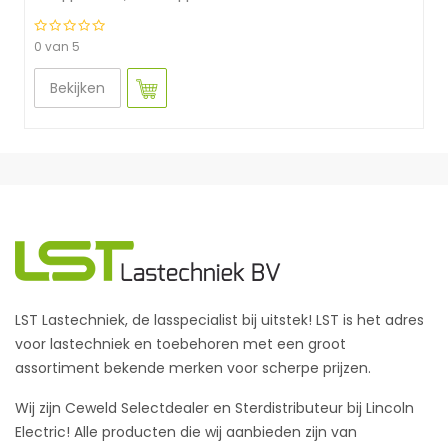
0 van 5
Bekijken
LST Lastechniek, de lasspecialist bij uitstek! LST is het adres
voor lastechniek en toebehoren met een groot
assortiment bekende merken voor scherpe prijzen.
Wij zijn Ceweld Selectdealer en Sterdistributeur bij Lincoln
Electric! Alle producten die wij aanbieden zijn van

--

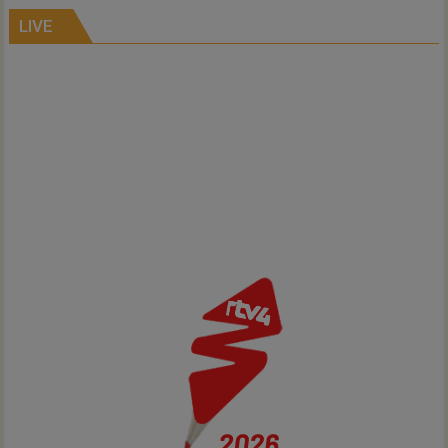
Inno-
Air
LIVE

---

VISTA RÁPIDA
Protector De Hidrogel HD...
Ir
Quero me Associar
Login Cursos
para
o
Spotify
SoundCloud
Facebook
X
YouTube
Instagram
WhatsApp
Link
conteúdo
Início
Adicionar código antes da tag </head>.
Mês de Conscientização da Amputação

YOUR ASSIGNMENT:
Using the entries above, repeat only the lines from the one containing "Login Cursos" through the one containing "Mês de Conscientização da Amputação", end lines included.

EXERCISE ANSWER:
Login Cursos
para
o
Spotify
SoundCloud
Facebook
X
YouTube
Instagram
WhatsApp
Link
conteúdo
Início
Adicionar código antes da tag </head>.
Mês de Conscientização da Amputação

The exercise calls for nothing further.